### ACTIVITY
Copy, from the data below, every line that has "Health" in it.

### EXTRACTED ENTRIES
▶
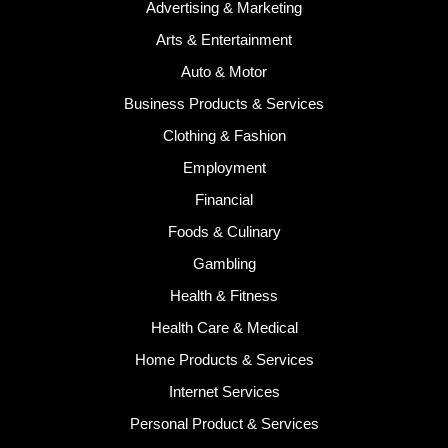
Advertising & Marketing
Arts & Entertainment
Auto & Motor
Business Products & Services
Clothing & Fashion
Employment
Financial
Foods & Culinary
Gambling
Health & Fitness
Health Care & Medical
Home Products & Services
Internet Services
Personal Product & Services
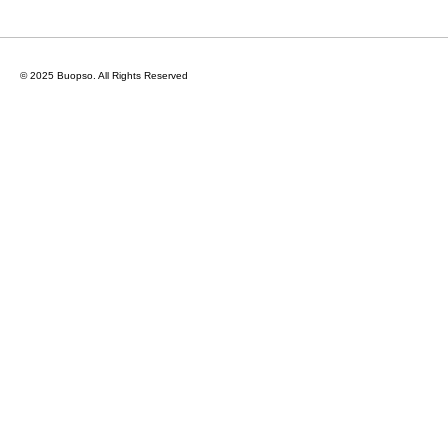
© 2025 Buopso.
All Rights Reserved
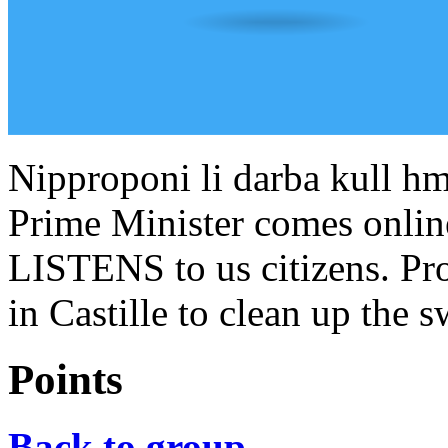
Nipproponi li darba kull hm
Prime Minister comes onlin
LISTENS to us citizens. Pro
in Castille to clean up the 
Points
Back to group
◀
### WRITTEN SOLUTION
Health & Fitness
Health Care & Medical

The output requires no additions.